What are schemas in feature stores?

A schema defines the shape, order, and type of data stored in ML artifacts, including:  feature groups, feature views, training datasets, and models. The schema enables the validation of the shape, order, and type of data that is either read from or input to a ML artifact. Some ML artifacts, such as feature groups, feature views, and models can support schema versioning. A schema version change indicates that the new version has a breaking schema change compared to the previous version.

Why is a schema important for ML artifacts?

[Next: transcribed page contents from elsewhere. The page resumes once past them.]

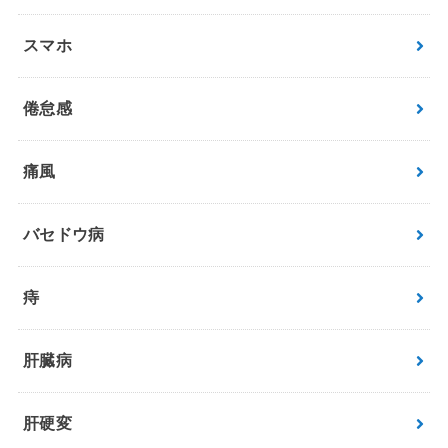
スマホ
倦怠感
痛風
バセドウ病
痔
肝臓病
肝硬変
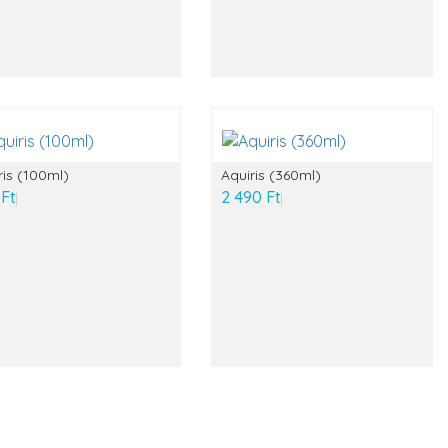
ris (100ml)
Aquiris (360ml)
 Ft
2 490 Ft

  1. Enforcing data contracts: A schema defines the structure and data types of features within a feature group, ensuring that the data conforms to a specific format. This enforces a data contract between producers and consumers of the features, which is crucial for maintaining consistency and reliability in the machine learning pipeline.
  2. Promoting best practices: By defining a schema, data engineers and data scientists are encouraged to follow best practices in data modeling and management. 
  3. Versioning: Schemas enable versioning of feature groups. If the structure or data types of a feature group change, a new schema version can be created to accommodate the changes without disrupting existing pipelines or models.
  4. Error detection: With a schema in place, errors in data shape, order, or type can be detected early in the pipeline, making it easier to identify and fix issues before they propagate downstream.